Task requirements:
With the pictures excluded, retype the records that follow exactly.

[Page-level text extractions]
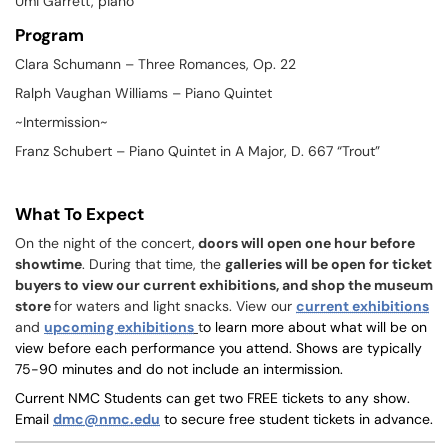
Umi Garrett, piano
Program
Clara Schumann –
Three Romances, Op. 22
Ralph Vaughan Williams –
Piano Quintet
~Intermission~
Franz Schubert –
Piano Quintet in A Major, D. 667 “Trout”
What To Expect
On the night of the concert,
doors will open one hour before
showtime
. During that time, the
galleries will be open for ticket
buyers to view our current exhibitions, and shop the museum
store
for waters and light snacks. View our
current exhibitions
and
upcoming exhibitions
t
o learn more about what will be on
view before each performance you attend. Shows are typically
75-90 minutes and do not include an intermission.
Current NMC Students can get two FREE tickets to any show.
Email
dmc@nmc.edu
to secure free student tickets in advance.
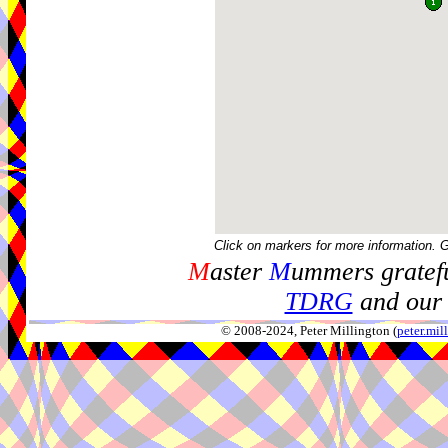
Click on markers for more information. 
M
aster
M
ummers gratefu
TDRG
and our 
© 2008-2024, Peter Millington (
peter.mi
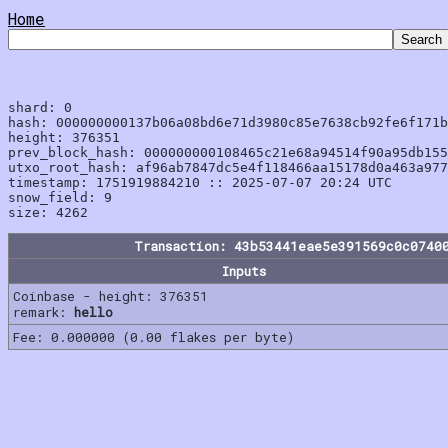
Home
shard: 0

hash: 000000000137b06a08bd6e71d3980c85e7638cb92fe6f171b
height: 376351

prev_block_hash: 000000000108465c21e68a94514f90a95db155
utxo_root_hash: af96ab7847dc5e4f118466aa15178d0a463a977
timestamp: 1751919884210 :: 2025-07-07 20:24 UTC

snow_field: 9

Transaction: 43b53441eae5e391569c0c0740
Inputs
Coinbase - height: 376351
remark:
hello
Fee: 0.000000 (0.00 flakes per byte)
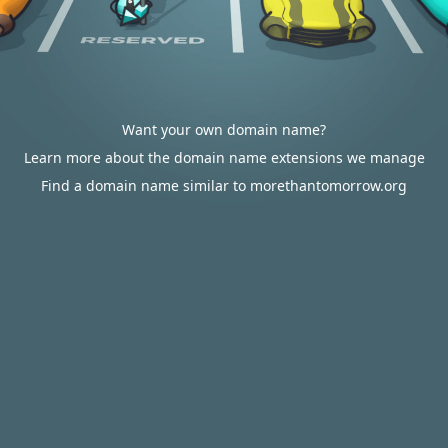
Want your own domain name?
Learn more about the domain name extensions we manage
Find a domain name similar to morethantomorrow.org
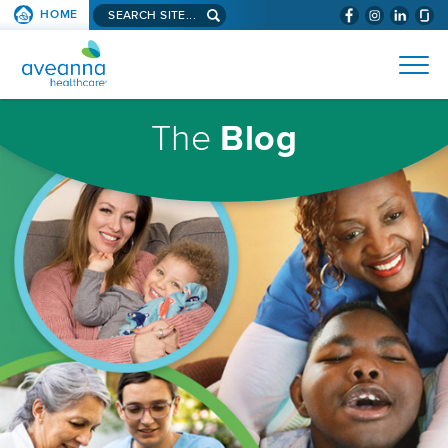
Search
HOME
(WILL
SKIP TO PAGE CONTENT
site...
BYPASS
AVEANNA
MENUS
AND
HEALTHCARE
SEARCH
HOMEPAGE
FIELDS)
The
Blog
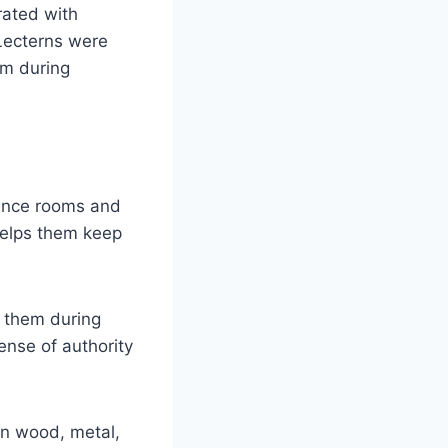
rated with
 Lecterns were
em during
rence rooms and
 helps them keep
d them during
ense of authority
in wood, metal,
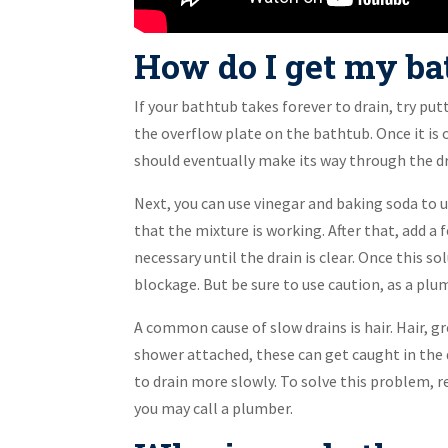
How do I get my bat
If your bathtub takes forever to drain, try pu
the overflow plate on the bathtub. Once it is o
should eventually make its way through the dra
Next, you can use vinegar and baking soda to 
that the mixture is working. After that, add a
necessary until the drain is clear. Once this so
blockage. But be sure to use caution, as a p
A common cause of slow drains is hair. Hair, gr
shower attached, these can get caught in the d
to drain more slowly. To solve this problem, r
you may call a plumber.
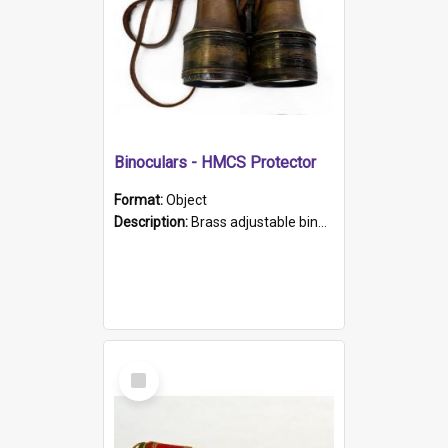
Binoculars - HMCS Protector
Format:
Object
Description:
Brass adjustable binoculars with leather neck strap attached. "The Glasgow" printed on each eyepiece.
Select
Item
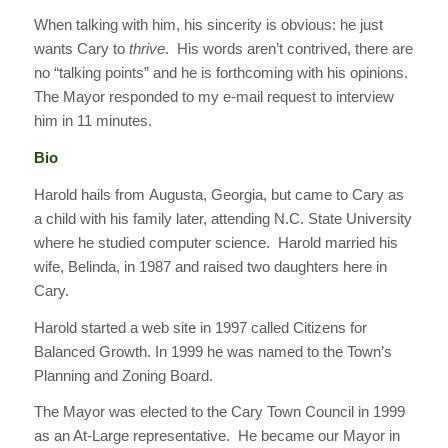
When talking with him, his sincerity is obvious: he just
wants Cary to
thrive
. His words aren’t contrived, there are
no “talking points” and he is forthcoming with his opinions.
The Mayor responded to my e-mail request to interview
him in 11 minutes.
Bio
Harold hails from Augusta, Georgia, but came to Cary as
a child with his family later, attending N.C. State University
where he studied computer science. Harold married his
wife, Belinda, in 1987 and raised two daughters here in
Cary.
Harold started a web site in 1997 called Citizens for
Balanced Growth. In 1999 he was named to the Town’s
Planning and Zoning Board.
The Mayor was elected to the Cary Town Council in 1999
as an At-Large representative. He became our Mayor in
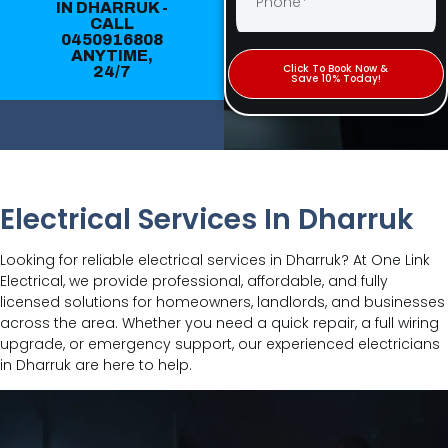
IN DHARRUK -
CALL
0450916808
Click To Book Now &
ANYTIME,
Save 10% Today!
24/7
Electrical Services In Dharruk
Looking for reliable electrical services in Dharruk? At One Link
Electrical, we provide professional, affordable, and fully
licensed solutions for homeowners, landlords, and businesses
across the area. Whether you need a quick repair, a full wiring
upgrade, or emergency support, our experienced electricians
in Dharruk are here to help.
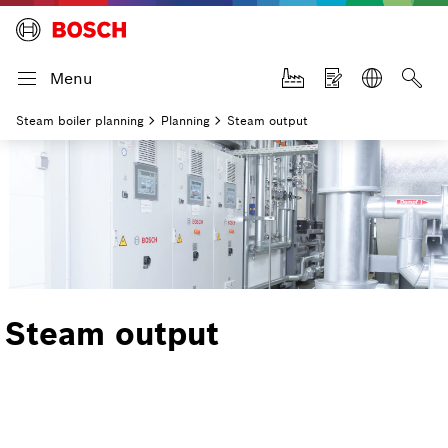
Menu
Steam boiler planning
Planning
Steam output
Steam output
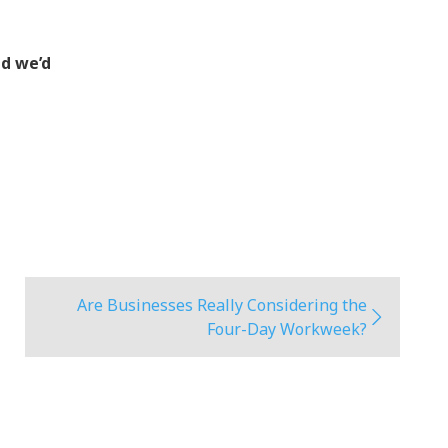
nd we’d
Are Businesses Really Considering the
Four-Day Workweek?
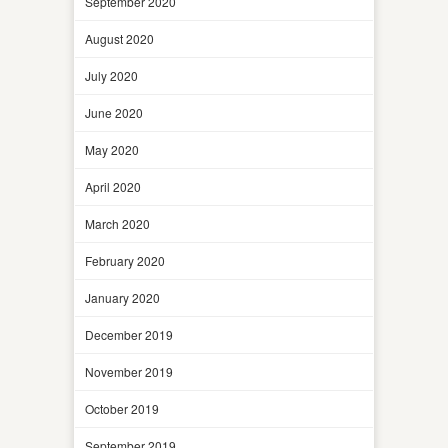
September 2020
August 2020
July 2020
June 2020
May 2020
April 2020
March 2020
February 2020
January 2020
December 2019
November 2019
October 2019
September 2019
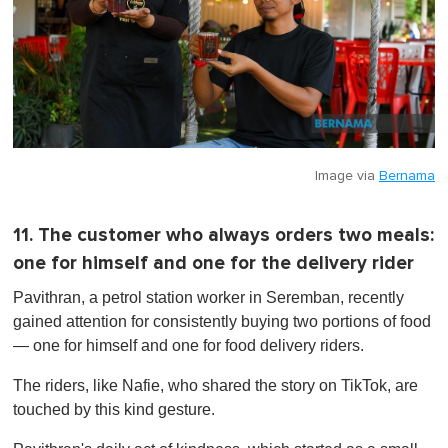
Image via
Bernama
11. The customer who always orders two meals:
one for himself and one for the delivery rider
Pavithran, a petrol station worker in Seremban, recently
gained attention for consistently buying two portions of food
— one for himself and one for food delivery riders.
The riders, like Nafie, who shared the story on TikTok, are
touched by this kind gesture.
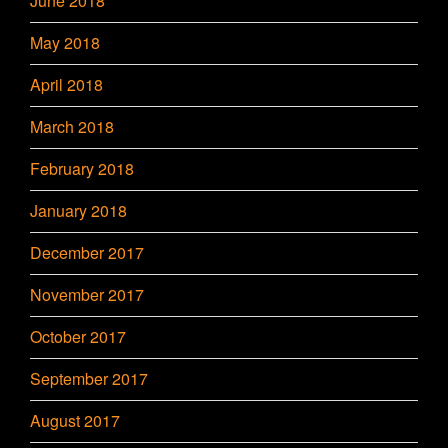
June 2018
May 2018
April 2018
March 2018
February 2018
January 2018
December 2017
November 2017
October 2017
September 2017
August 2017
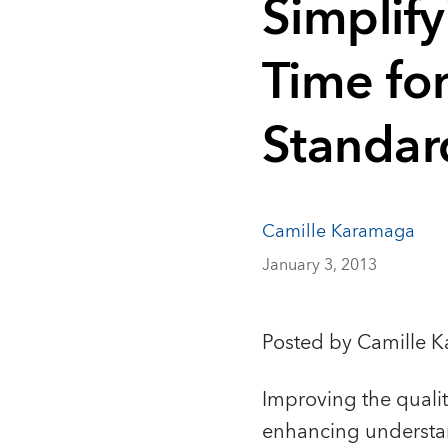
Simplif
Time for
Standar
Camille Karamaga
January 3, 2013
Posted by Camille 
Improving the quali
enhancing understand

Solution:
Umi Garrett, piano
Program
Clara Schumann –
Three Romances, Op. 22
Ralph Vaughan Williams –
Piano Quintet
~Intermission~
Franz Schubert –
Piano Quintet in A Major, D. 667 “Trout”
What To Expect
On the night of the concert,
doors will open one hour before
showtime
. During that time, the
galleries will be open for ticket
buyers to view our current exhibitions, and shop the museum
store
for waters and light snacks. View our
current exhibitions
and
upcoming exhibitions
t
o learn more about what will be on
view before each performance you attend. Shows are typically
75-90 minutes and do not include an intermission.
Current NMC Students can get two FREE tickets to any show.
Email
dmc@nmc.edu
to secure free student tickets in advance.
Click on markers for more information. 
M
aster
M
ummers gratefu
TDRG
and our 
© 2008-2024, Peter Millington (
peter.mi
Home
shard: 0

hash: 000000000137b06a08bd6e71d3980c85e7638cb92fe6f171b
height: 376351

prev_block_hash: 000000000108465c21e68a94514f90a95db155
utxo_root_hash: af96ab7847dc5e4f118466aa15178d0a463a977
timestamp: 1751919884210 :: 2025-07-07 20:24 UTC

snow_field: 9

Transaction: 43b53441eae5e391569c0c0740
Inputs
Coinbase - height: 376351
remark:
hello
Fee: 0.000000 (0.00 flakes per byte)
Want your own domain name?
Learn more about the domain name extensions we manage
Find a domain name similar to morethantomorrow.org
Search
HOME
(WILL
SKIP TO PAGE CONTENT
site...
BYPASS
AVEANNA
MENUS
AND
HEALTHCARE
SEARCH
HOMEPAGE
FIELDS)
The
Blog
rated with
 Lecterns were
em during
rence rooms and
 helps them keep
d them during
ense of authority
in wood, metal,
How do I get my bat
If your bathtub takes forever to drain, try pu
the overflow plate on the bathtub. Once it is o
should eventually make its way through the dra
Next, you can use vinegar and baking soda to 
that the mixture is working. After that, add a
necessary until the drain is clear. Once this so
blockage. But be sure to use caution, as a p
A common cause of slow drains is hair. Hair, gr
shower attached, these can get caught in the d
to drain more slowly. To solve this problem, r
you may call a plumber.
Binoculars - HMCS Protector
Format:
Object
Description:
Brass adjustable binoculars with leather neck strap attached. "The Glasgow" printed on each eyepiece.
Select
Item
When talking with him, his sincerity is obvious: he just
wants Cary to
thrive
. His words aren’t contrived, there are
no “talking points” and he is forthcoming with his opinions.
The Mayor responded to my e-mail request to interview
him in 11 minutes.
Bio
Harold hails from Augusta, Georgia, but came to Cary as
a child with his family later, attending N.C. State University
where he studied computer science. Harold married his
wife, Belinda, in 1987 and raised two daughters here in
Cary.
Harold started a web site in 1997 called Citizens for
Balanced Growth. In 1999 he was named to the Town’s
Planning and Zoning Board.
The Mayor was elected to the Cary Town Council in 1999
as an At-Large representative. He became our Mayor in
IN DHARRUK -
CALL
0450916808
Click To Book Now &
ANYTIME,
Save 10% Today!
24/7
Electrical Services In Dharruk
Looking for reliable electrical services in Dharruk? At One Link
Electrical, we provide professional, affordable, and fully
licensed solutions for homeowners, landlords, and businesses
across the area. Whether you need a quick repair, a full wiring
upgrade, or emergency support, our experienced electricians
in Dharruk are here to help.
Menu
Steam boiler planning
Planning
Steam output
Steam output
nd we’d
Are Businesses Really Considering the
Four-Day Workweek?
September 2020
August 2020
July 2020
June 2020
May 2020
April 2020
March 2020
February 2020
January 2020
December 2019
November 2019
October 2019
September 2019
Image via
Bernama
11. The customer who always orders two meals:
one for himself and one for the delivery rider
Pavithran, a petrol station worker in Seremban, recently
gained attention for consistently buying two portions of food
— one for himself and one for food delivery riders.
The riders, like Nafie, who shared the story on TikTok, are
touched by this kind gesture.
June 2018
May 2018
April 2018
March 2018
February 2018
January 2018
December 2017
November 2017
October 2017
September 2017
August 2017
Simplif
Time for
Standar
Camille Karamaga
January 3, 2013
Posted by Camille 
Improving the quali
enhancing understand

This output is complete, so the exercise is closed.